After a three-month analysis, the researchers found no detectable changes in the treatment group, who were less engaged with content on platforms and exposed to more ideologically diverse content, compared to the control group, whose feeds were not tampered with.

In a second study, also led by Guess, suppressing reshared content on Facebook, while substantially decreasing the amount of political news to which users were exposed, was found to not affect political opinions. They compared a control group for whom no changes were made to Facebook feeds to a treatment group for whom reshared content was removed from feeds.

Removing reshared content, previously shown to increase political polarisation and political knowledge, decreased users’ clicks on partisan news links, the proportion of political news they saw, and their exposure to untrustworthy content. However, the authors could not reliably detect shifts in users’ political attitudes or behaviours, other than a reduced news knowledge in the treatment group.

“Though reshares may have been a powerful mechanism for directing users’ attention and behaviour on Facebook during the 2020 election campaign,” conclude the authors, “they had limited impact on politically relevant attitudes and offline behaviours.”

In a third study, Sandra Gonzalez-Bailon and colleagues report politically conservative users to be much more segregated and to encounter far more misinformation on the platform.

“Facebook… is substantially segregated ideologically – far more than previous research on internet news consumption based on browsing behaviour has found,” write Gonzalez-Bailon and team.

They examined the flow of political content in a sample of 208 million Facebook users during the 2020 election – all content users could potentially see; content they actually did see on feeds selectively curated by Facebook’s algorithms; and content engaged with through clicks, reshares, or other reactions.

Compared to liberals, the authors found politically conservative users to be far more siloed in their news sources and exposed to much more misinformation.

While there is ongoing vigorous debate about the role of internet in the political news that people encounter, news that helps them form beliefs, and thus in “ideological segregation”, this study found both algorithms and users’ choices to have played a part in this ideological segregation.

It primarily surfaced in Facebook’s Pages and Groups – areas policymakers may target to combat misinformation – as opposed to from content posted by friends, the authors said, which was an important direction for further research.

The findings are part of a broader research project examining the role of social media in US democracy. Known as the US 2020 Facebook and Instagram Election Study, the project provided social scientists with social media data, previously inaccessible.
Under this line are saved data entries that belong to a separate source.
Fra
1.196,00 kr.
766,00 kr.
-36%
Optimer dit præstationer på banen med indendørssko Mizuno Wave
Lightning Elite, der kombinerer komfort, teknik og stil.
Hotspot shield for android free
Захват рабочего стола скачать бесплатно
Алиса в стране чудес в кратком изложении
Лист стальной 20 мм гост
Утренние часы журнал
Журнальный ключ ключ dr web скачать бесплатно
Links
Seventeen academics from US colleges and universities teamed up with Meta, the parent company of Facebook, to conduct independent research on what people see on social media and how it affects them. To protect against conflicts of interest, the project built in several safeguards, including pre-registering the experiments. Meta could not restrict or censor findings, and the academic lead authors had final say over writing and research decisions, a statement from one of the universities involved in the project said.